You’ve definitely heard the line about chestnuts roasting on an open fire. But unless you’re over the age of 80, you’ve probably never had the experience. That’s because the American chestnut, which used to be a holiday staple, was almost completely wiped out by a fungus between 1904 and 1945. Today, the lyrics of The Christmas Song are one of the last remaining relics of the once beloved American chestnut.

If you’ve tried a chestnut recently, chances are it was a Chinese or Japanese chestnut. These chestnuts varieties, not native to North America, have a distinctly different flavor profile – nothing like the lost American chestnut. They also have a resistance to the fungus that killed off the American chestnut.

Bringing back the American chestnut would be a sort of Christmas miracle. Not just because it would restore a lost holiday tradition, but because it could help to restore some biodiversity to forests in North America. The American chestnut tree was wiped out before modern forest research was a thing, but we can only assume that it played an essential role in the local ecosystem.

One way researchers are bringing back the American chestnut is through backcross breeding programs. These programs are set up to crossbreed the American chestnut with fungus-resistant species like the Chinese chestnut. The ultimate goal is a chestnut that has the flavor characteristics of the beloved American chestnut, but the disease resistance of the Chinese variety.
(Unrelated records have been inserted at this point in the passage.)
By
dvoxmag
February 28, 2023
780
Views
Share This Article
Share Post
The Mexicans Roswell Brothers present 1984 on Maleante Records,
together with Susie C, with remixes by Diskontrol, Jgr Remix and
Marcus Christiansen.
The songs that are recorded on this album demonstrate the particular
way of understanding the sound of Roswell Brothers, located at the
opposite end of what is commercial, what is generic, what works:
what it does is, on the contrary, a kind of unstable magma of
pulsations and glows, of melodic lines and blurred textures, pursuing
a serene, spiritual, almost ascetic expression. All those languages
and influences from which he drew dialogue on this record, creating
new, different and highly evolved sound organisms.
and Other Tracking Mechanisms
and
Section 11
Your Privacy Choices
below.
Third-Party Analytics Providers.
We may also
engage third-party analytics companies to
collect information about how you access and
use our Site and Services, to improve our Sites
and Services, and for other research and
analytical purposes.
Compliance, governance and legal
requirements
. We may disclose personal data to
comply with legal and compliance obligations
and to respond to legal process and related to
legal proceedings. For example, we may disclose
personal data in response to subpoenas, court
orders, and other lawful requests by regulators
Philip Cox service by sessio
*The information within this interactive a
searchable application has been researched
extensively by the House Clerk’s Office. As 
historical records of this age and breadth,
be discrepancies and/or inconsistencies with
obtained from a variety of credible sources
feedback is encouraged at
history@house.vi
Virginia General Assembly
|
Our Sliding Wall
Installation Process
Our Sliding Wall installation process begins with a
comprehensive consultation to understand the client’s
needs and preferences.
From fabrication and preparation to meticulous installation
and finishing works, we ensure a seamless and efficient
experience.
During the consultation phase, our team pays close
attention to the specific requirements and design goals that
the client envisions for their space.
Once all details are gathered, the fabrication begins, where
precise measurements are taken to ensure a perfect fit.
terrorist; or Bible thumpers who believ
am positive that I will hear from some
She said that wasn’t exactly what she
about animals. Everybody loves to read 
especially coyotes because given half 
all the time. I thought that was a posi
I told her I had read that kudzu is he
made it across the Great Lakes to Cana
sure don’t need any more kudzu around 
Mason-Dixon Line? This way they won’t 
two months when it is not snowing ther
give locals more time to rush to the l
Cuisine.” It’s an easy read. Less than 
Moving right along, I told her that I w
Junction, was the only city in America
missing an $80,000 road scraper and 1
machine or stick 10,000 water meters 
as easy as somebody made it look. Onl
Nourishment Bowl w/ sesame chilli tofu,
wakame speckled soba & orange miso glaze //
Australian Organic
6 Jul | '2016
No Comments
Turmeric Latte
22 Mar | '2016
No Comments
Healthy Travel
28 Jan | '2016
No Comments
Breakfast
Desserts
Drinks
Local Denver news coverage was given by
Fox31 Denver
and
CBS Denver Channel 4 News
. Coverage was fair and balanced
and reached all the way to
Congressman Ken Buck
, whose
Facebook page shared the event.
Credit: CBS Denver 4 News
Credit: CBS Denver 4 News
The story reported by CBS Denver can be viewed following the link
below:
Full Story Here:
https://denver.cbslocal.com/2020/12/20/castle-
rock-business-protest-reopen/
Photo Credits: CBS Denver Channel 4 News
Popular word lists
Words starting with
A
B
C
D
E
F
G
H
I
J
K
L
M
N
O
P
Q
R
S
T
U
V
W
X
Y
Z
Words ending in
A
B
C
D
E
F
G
In this article, we’ll learn how chemistry is playing an important role in this Christmas miracle.

The flavor of Christmas

If you think you don’t even like chestnuts, it might be that your taste buds are holding out for the obsolete flavor of the American variety. American chestnuts were known for being the sweetest and nuttiest of the varieties, unlike the starchy potato-like European type.

Bringing back the American chestnut means bringing back the lost Christmas-y flavors and aromas we still sing about to this day. In order to assess whether the cross-bred American-Chinese chestnut varieties are adequate replica of the American chestnut, we need a reliable way of assessing the sensory properties.

But do you know what’s expensive, time-consuming, and still really hard to get right? Sensory panels. Panelists need to be trained, paid, and they need long breaks to avoid flavor fatigue. And we need a lot of them to help eliminate all of the subjective bias that goes into sensory tests.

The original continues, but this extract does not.